WORKING DATA –
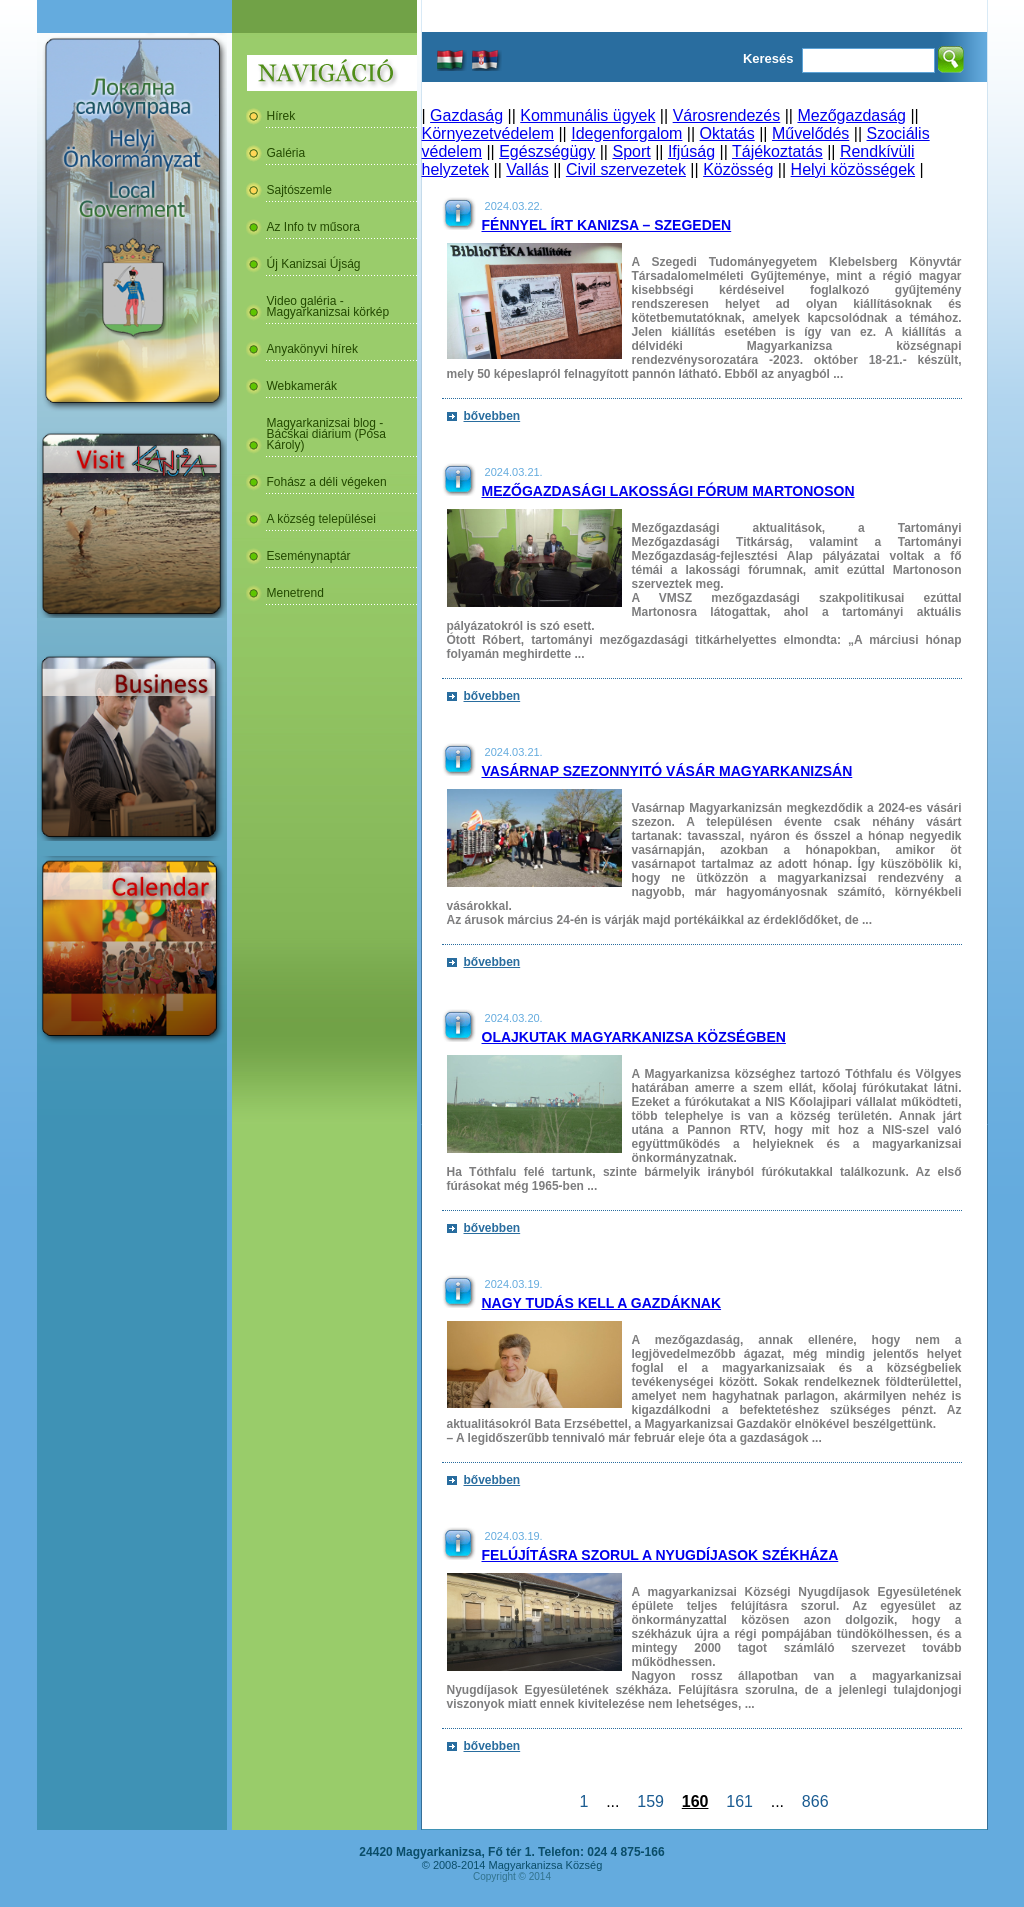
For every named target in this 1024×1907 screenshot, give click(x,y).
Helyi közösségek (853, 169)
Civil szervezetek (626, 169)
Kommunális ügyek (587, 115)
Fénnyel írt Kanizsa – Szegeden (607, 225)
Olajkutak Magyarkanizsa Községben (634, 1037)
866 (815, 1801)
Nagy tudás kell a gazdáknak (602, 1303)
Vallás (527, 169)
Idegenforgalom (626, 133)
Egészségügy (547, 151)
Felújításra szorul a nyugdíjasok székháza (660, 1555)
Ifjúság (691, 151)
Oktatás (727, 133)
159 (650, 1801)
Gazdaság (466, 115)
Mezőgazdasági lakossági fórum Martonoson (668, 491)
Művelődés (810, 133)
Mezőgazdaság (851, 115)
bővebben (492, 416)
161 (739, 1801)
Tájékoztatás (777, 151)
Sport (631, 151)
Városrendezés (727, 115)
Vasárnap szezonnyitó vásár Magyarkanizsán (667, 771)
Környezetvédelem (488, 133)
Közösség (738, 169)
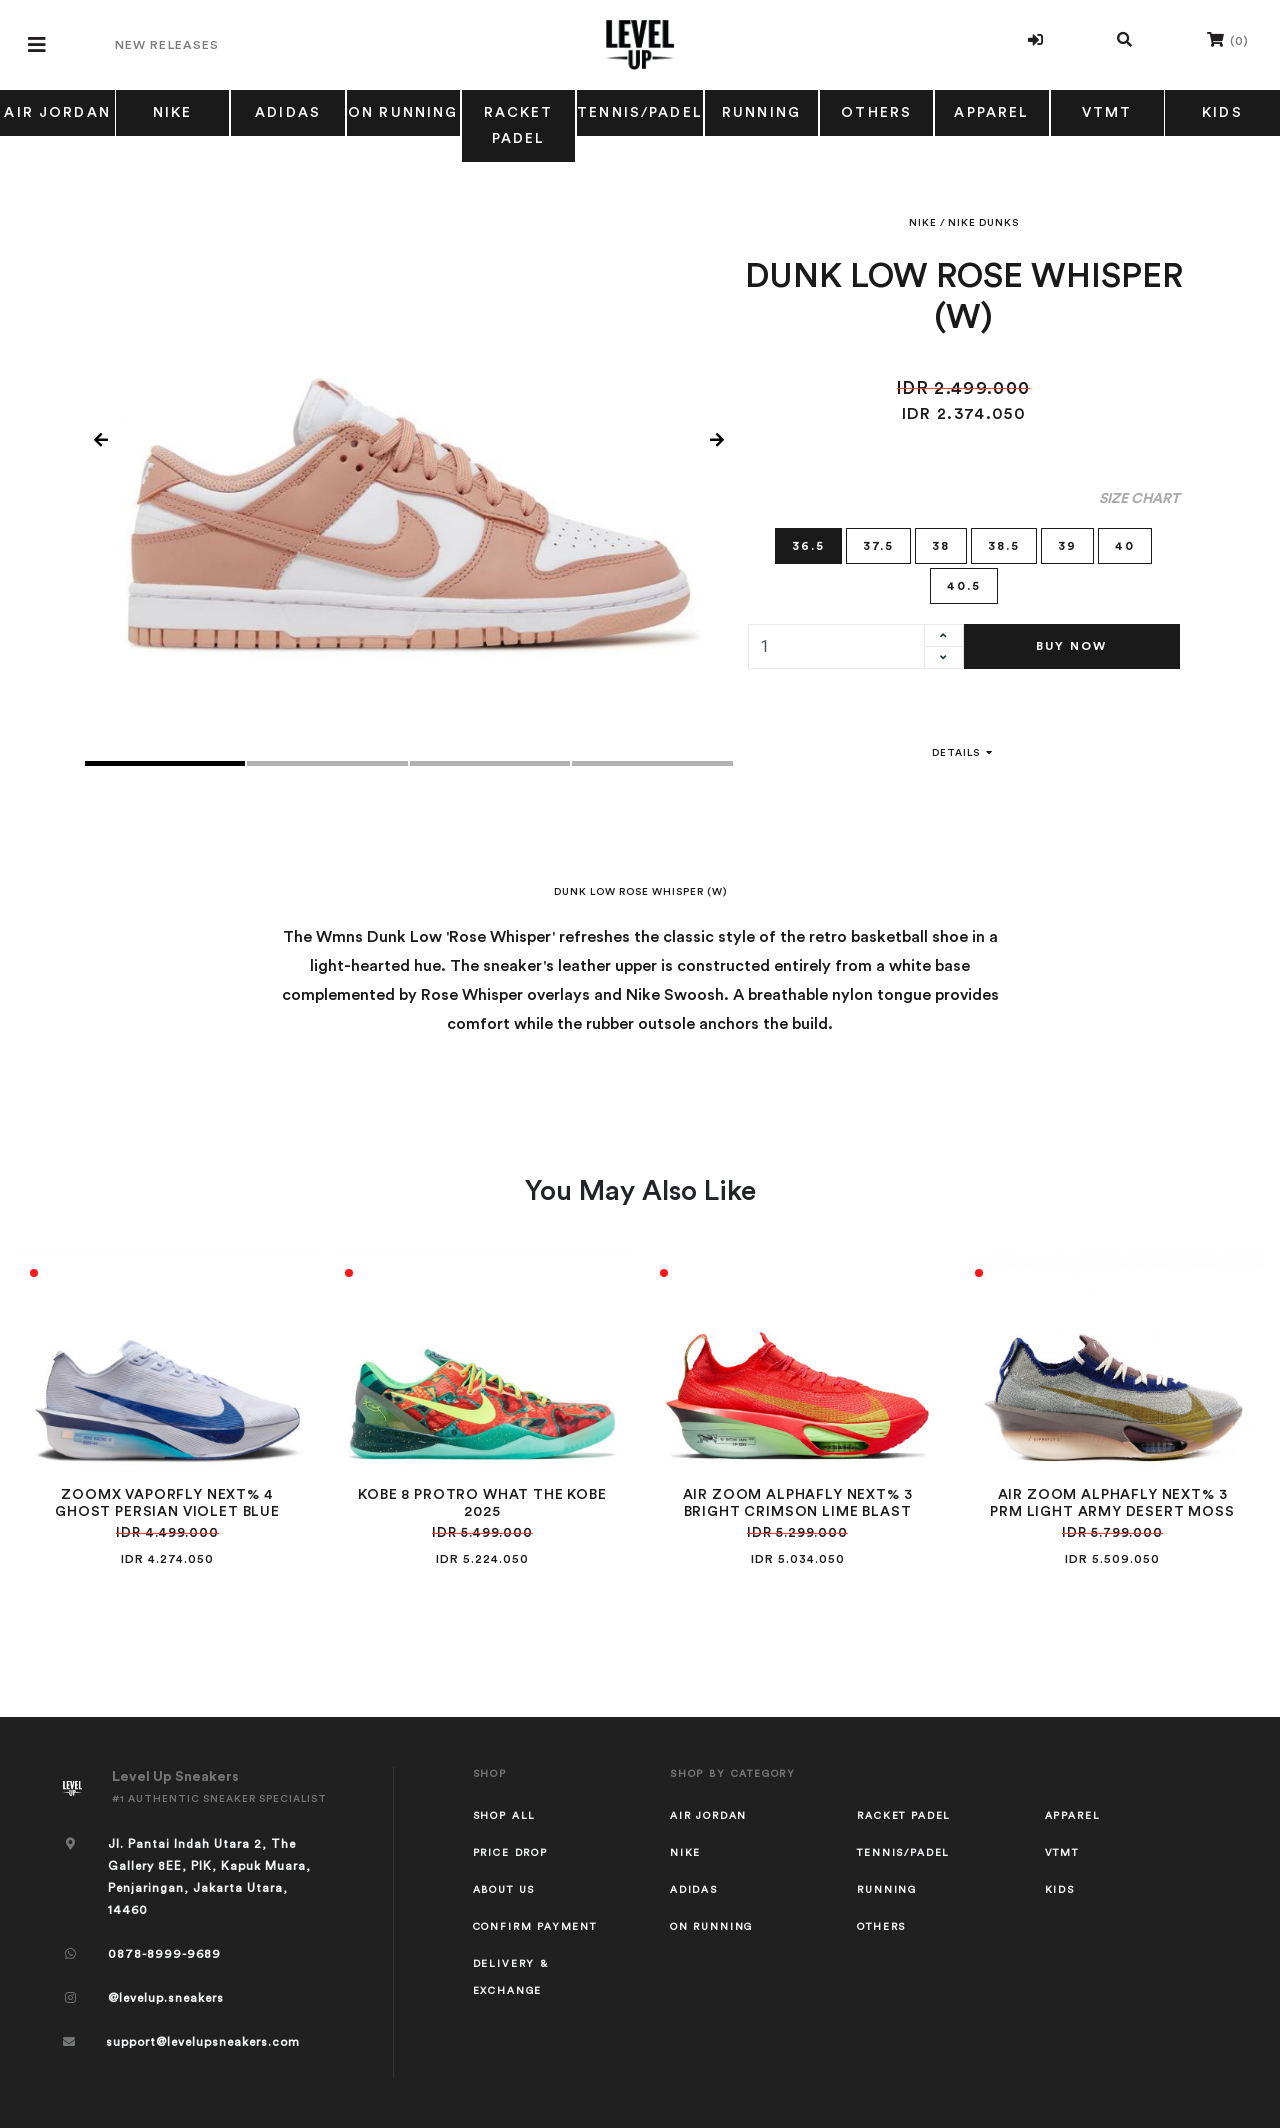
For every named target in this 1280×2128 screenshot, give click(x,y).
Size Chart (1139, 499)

WORK TO COMPLETE – The answer should be nothing but the number of lines in this data that include "give".

WRITTEN ANSWER – 2